_Action item_: A faithful copy is needed. Set down all of the data below exactly.

--------

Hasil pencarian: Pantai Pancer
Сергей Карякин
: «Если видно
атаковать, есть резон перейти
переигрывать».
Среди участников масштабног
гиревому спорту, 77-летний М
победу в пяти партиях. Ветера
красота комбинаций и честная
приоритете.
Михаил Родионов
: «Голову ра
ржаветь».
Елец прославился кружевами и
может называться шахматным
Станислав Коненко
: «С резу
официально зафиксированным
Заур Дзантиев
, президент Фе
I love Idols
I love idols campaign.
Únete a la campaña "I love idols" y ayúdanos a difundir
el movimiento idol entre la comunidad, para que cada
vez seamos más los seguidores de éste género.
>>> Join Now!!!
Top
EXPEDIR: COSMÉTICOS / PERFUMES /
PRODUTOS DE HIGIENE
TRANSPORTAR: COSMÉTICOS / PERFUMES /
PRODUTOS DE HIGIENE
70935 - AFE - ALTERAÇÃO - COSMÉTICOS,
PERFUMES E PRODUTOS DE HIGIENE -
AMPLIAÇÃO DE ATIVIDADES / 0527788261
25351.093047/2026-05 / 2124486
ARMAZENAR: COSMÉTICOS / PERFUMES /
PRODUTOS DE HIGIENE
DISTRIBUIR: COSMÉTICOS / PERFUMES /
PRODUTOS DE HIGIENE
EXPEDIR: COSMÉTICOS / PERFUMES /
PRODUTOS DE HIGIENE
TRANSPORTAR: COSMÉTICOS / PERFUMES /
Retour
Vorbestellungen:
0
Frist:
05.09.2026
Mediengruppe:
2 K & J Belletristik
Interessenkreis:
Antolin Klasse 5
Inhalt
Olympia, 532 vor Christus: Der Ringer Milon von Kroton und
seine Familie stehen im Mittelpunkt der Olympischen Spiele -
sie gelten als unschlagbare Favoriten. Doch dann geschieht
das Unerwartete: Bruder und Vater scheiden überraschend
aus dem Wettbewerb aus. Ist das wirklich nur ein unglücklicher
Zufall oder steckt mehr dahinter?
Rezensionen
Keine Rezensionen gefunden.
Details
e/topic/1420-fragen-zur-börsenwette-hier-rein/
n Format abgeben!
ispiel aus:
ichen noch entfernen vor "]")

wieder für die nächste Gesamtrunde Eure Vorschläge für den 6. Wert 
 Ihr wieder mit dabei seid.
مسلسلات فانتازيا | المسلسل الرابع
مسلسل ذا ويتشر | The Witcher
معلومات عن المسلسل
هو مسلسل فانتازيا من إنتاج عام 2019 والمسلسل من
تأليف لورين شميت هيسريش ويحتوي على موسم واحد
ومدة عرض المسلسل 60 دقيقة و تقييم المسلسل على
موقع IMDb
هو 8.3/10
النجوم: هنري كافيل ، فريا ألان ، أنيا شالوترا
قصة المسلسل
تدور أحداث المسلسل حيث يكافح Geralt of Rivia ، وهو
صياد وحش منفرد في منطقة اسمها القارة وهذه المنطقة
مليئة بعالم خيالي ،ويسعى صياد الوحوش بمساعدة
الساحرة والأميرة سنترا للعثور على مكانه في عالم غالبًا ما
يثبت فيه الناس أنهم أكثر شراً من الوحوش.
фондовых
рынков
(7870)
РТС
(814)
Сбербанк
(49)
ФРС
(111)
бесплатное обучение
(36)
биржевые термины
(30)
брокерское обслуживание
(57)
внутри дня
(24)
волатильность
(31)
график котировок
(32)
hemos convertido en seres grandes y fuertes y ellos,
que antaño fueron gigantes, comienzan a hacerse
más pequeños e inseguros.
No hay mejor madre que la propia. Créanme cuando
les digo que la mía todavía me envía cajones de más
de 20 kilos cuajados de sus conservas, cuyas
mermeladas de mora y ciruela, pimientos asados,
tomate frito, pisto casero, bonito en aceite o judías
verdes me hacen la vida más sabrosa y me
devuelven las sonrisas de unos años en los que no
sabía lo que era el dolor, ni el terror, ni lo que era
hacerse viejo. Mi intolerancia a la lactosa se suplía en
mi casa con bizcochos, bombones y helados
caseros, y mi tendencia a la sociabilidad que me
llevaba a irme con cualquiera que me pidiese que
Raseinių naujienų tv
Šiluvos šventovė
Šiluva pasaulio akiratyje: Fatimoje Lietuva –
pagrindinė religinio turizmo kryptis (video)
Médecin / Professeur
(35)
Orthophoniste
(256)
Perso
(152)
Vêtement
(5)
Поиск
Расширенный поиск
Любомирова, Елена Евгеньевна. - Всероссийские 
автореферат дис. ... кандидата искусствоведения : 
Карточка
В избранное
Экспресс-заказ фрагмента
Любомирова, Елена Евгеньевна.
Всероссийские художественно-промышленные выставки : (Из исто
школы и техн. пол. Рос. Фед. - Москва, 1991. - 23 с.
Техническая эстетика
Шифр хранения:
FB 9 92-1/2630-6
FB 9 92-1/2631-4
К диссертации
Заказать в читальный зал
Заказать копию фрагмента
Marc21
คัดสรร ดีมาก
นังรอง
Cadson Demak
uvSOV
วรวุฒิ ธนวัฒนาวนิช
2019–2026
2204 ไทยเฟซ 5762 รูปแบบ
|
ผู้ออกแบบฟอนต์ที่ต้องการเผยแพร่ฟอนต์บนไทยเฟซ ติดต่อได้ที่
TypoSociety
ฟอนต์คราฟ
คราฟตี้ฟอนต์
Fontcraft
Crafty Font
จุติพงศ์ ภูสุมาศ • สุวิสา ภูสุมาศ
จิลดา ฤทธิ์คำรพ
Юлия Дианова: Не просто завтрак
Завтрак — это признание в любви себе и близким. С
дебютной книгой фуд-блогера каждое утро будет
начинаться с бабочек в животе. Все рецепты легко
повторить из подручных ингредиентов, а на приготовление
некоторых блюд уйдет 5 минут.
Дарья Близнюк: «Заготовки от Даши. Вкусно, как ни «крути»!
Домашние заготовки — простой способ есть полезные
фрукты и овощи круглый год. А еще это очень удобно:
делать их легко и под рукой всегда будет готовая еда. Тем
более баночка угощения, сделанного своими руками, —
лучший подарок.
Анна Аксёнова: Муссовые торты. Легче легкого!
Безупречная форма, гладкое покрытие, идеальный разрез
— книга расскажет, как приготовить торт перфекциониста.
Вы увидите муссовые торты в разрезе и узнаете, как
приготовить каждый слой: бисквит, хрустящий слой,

--------

_Solved exercise_:
Hasil pencarian: Pantai Pancer
Сергей Карякин
: «Если видно
атаковать, есть резон перейти
переигрывать».
Среди участников масштабног
гиревому спорту, 77-летний М
победу в пяти партиях. Ветера
красота комбинаций и честная
приоритете.
Михаил Родионов
: «Голову ра
ржаветь».
Елец прославился кружевами и
может называться шахматным
Станислав Коненко
: «С резу
официально зафиксированным
Заур Дзантиев
, президент Фе
I love Idols
I love idols campaign.
Únete a la campaña "I love idols" y ayúdanos a difundir
el movimiento idol entre la comunidad, para que cada
vez seamos más los seguidores de éste género.
>>> Join Now!!!
Top
EXPEDIR: COSMÉTICOS / PERFUMES /
PRODUTOS DE HIGIENE
TRANSPORTAR: COSMÉTICOS / PERFUMES /
PRODUTOS DE HIGIENE
70935 - AFE - ALTERAÇÃO - COSMÉTICOS,
PERFUMES E PRODUTOS DE HIGIENE -
AMPLIAÇÃO DE ATIVIDADES / 0527788261
25351.093047/2026-05 / 2124486
ARMAZENAR: COSMÉTICOS / PERFUMES /
PRODUTOS DE HIGIENE
DISTRIBUIR: COSMÉTICOS / PERFUMES /
PRODUTOS DE HIGIENE
EXPEDIR: COSMÉTICOS / PERFUMES /
PRODUTOS DE HIGIENE
TRANSPORTAR: COSMÉTICOS / PERFUMES /
Retour
Vorbestellungen:
0
Frist:
05.09.2026
Mediengruppe:
2 K & J Belletristik
Interessenkreis:
Antolin Klasse 5
Inhalt
Olympia, 532 vor Christus: Der Ringer Milon von Kroton und
seine Familie stehen im Mittelpunkt der Olympischen Spiele -
sie gelten als unschlagbare Favoriten. Doch dann geschieht
das Unerwartete: Bruder und Vater scheiden überraschend
aus dem Wettbewerb aus. Ist das wirklich nur ein unglücklicher
Zufall oder steckt mehr dahinter?
Rezensionen
Keine Rezensionen gefunden.
Details
e/topic/1420-fragen-zur-börsenwette-hier-rein/
n Format abgeben!
ispiel aus:
ichen noch entfernen vor "]")

wieder für die nächste Gesamtrunde Eure Vorschläge für den 6. Wert 
 Ihr wieder mit dabei seid.
مسلسلات فانتازيا | المسلسل الرابع
مسلسل ذا ويتشر | The Witcher
معلومات عن المسلسل
هو مسلسل فانتازيا من إنتاج عام 2019 والمسلسل من
تأليف لورين شميت هيسريش ويحتوي على موسم واحد
ومدة عرض المسلسل 60 دقيقة و تقييم المسلسل على
موقع IMDb
هو 8.3/10
النجوم: هنري كافيل ، فريا ألان ، أنيا شالوترا
قصة المسلسل
تدور أحداث المسلسل حيث يكافح Geralt of Rivia ، وهو
صياد وحش منفرد في منطقة اسمها القارة وهذه المنطقة
مليئة بعالم خيالي ،ويسعى صياد الوحوش بمساعدة
الساحرة والأميرة سنترا للعثور على مكانه في عالم غالبًا ما
يثبت فيه الناس أنهم أكثر شراً من الوحوش.
фондовых
рынков
(7870)
РТС
(814)
Сбербанк
(49)
ФРС
(111)
бесплатное обучение
(36)
биржевые термины
(30)
брокерское обслуживание
(57)
внутри дня
(24)
волатильность
(31)
график котировок
(32)
hemos convertido en seres grandes y fuertes y ellos,
que antaño fueron gigantes, comienzan a hacerse
más pequeños e inseguros.
No hay mejor madre que la propia. Créanme cuando
les digo que la mía todavía me envía cajones de más
de 20 kilos cuajados de sus conservas, cuyas
mermeladas de mora y ciruela, pimientos asados,
tomate frito, pisto casero, bonito en aceite o judías
verdes me hacen la vida más sabrosa y me
devuelven las sonrisas de unos años en los que no
sabía lo que era el dolor, ni el terror, ni lo que era
hacerse viejo. Mi intolerancia a la lactosa se suplía en
mi casa con bizcochos, bombones y helados
caseros, y mi tendencia a la sociabilidad que me
llevaba a irme con cualquiera que me pidiese que
Raseinių naujienų tv
Šiluvos šventovė
Šiluva pasaulio akiratyje: Fatimoje Lietuva –
pagrindinė religinio turizmo kryptis (video)
Médecin / Professeur
(35)
Orthophoniste
(256)
Perso
(152)
Vêtement
(5)
Поиск
Расширенный поиск
Любомирова, Елена Евгеньевна. - Всероссийские 
автореферат дис. ... кандидата искусствоведения : 
Карточка
В избранное
Экспресс-заказ фрагмента
Любомирова, Елена Евгеньевна.
Всероссийские художественно-промышленные выставки : (Из исто
школы и техн. пол. Рос. Фед. - Москва, 1991. - 23 с.
Техническая эстетика
Шифр хранения:
FB 9 92-1/2630-6
FB 9 92-1/2631-4
К диссертации
Заказать в читальный зал
Заказать копию фрагмента
Marc21
คัดสรร ดีมาก
นังรอง
Cadson Demak
uvSOV
วรวุฒิ ธนวัฒนาวนิช
2019–2026
2204 ไทยเฟซ 5762 รูปแบบ
|
ผู้ออกแบบฟอนต์ที่ต้องการเผยแพร่ฟอนต์บนไทยเฟซ ติดต่อได้ที่
TypoSociety
ฟอนต์คราฟ
คราฟตี้ฟอนต์
Fontcraft
Crafty Font
จุติพงศ์ ภูสุมาศ • สุวิสา ภูสุมาศ
จิลดา ฤทธิ์คำรพ
Юлия Дианова: Не просто завтрак
Завтрак — это признание в любви себе и близким. С
дебютной книгой фуд-блогера каждое утро будет
начинаться с бабочек в животе. Все рецепты легко
повторить из подручных ингредиентов, а на приготовление
некоторых блюд уйдет 5 минут.
Дарья Близнюк: «Заготовки от Даши. Вкусно, как ни «крути»!
Домашние заготовки — простой способ есть полезные
фрукты и овощи круглый год. А еще это очень удобно:
делать их легко и под рукой всегда будет готовая еда. Тем
более баночка угощения, сделанного своими руками, —
лучший подарок.
Анна Аксёнова: Муссовые торты. Легче легкого!
Безупречная форма, гладкое покрытие, идеальный разрез
— книга расскажет, как приготовить торт перфекциониста.
Вы увидите муссовые торты в разрезе и узнаете, как
приготовить каждый слой: бисквит, хрустящий слой,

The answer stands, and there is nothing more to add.